Background information
- Born: March 7, 1959 (age 66)
- Origin: Olympia, Washington, U.S.
- Years active: 1980–1996
- Labels: Sub Pop

= Bruce Pavitt =

Record label owner (1959-)

Bruce S. Pavitt (born March 7, 1959) is the co-founder of independent record label Sub Pop and is considered "one of the founding fathers of the Seattle grunge scene." He attended Evergreen State College where he hosted a show on Evergreen's KAOS radio station before founding Sub Pop.

==Career==
After briefly attending Blackburn College in Carlinville, Illinois Pavitt transferred to The Evergreen State College in Olympia, Washington where, in 1980, he started a fanzine called Subterranean Pop about American independent rock bands.
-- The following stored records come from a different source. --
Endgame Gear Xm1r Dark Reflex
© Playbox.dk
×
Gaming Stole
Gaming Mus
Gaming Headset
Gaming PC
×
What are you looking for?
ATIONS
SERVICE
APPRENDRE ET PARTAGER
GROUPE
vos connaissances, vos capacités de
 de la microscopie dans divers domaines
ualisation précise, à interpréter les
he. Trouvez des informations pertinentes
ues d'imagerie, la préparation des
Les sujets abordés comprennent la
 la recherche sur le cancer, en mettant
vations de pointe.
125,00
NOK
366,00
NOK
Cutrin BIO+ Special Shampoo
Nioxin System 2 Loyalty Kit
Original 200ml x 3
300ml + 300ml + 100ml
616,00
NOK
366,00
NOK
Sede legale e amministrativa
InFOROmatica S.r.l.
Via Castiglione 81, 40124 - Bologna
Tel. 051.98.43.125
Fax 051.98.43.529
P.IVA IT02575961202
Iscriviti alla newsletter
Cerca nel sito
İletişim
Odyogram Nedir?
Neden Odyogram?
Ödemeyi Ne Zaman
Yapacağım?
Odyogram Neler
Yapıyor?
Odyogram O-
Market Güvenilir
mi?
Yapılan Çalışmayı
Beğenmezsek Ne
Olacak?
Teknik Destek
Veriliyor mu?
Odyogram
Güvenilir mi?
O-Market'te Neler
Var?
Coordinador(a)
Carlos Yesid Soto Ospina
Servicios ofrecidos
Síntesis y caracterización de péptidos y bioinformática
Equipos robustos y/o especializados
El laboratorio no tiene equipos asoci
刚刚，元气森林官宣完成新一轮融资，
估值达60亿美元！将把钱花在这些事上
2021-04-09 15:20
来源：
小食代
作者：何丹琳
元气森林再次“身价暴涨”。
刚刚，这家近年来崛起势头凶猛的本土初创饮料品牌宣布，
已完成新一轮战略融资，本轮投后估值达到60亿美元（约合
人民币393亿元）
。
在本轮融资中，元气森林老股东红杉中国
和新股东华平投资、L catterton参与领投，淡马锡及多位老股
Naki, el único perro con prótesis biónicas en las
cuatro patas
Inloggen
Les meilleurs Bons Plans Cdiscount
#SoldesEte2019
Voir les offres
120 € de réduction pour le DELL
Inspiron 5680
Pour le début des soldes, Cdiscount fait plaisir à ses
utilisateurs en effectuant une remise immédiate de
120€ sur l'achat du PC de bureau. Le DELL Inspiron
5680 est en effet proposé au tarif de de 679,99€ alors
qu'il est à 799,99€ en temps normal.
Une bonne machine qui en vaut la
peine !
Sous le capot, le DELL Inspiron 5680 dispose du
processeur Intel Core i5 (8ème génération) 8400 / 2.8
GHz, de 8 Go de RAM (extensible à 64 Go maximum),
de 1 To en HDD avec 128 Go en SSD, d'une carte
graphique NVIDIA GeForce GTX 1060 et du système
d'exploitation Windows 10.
Pavitt wrote:

“We need diverse, regionalized, localized approaches to all forms of art, music, and politics…the most intense music, the most original ideas are coming out of scenes you don’t even know exist. Tomorrow’s pop is being realized today on small decentralized record labels that are interested in taking risks, not making money.”—Subterranean Pop #1, 1980

Three cassette compilations were released through the fanzine. In 1983, Pavitt moved to Seattle and started a record store, Fallout, as well as writing a Sub Pop column for The Rocket, and hosting an independent-label specialty show on KCMU. 1986 saw the release of Sub Pop's (the "-terranean" was dropped earlier from the name) first LP: the Sub Pop 100. Green River's Dry As a Bone EP followed in 1987.

Bruce Pavitt has since written two books: Sub Pop USA and Experiencing Nirvana.

In 2017, he created 8Stem, an app which allows users to delete and add new tracks on existing recordings. Users can add lead vocals, bass, drums, instruments, synthesized vocals, and beats.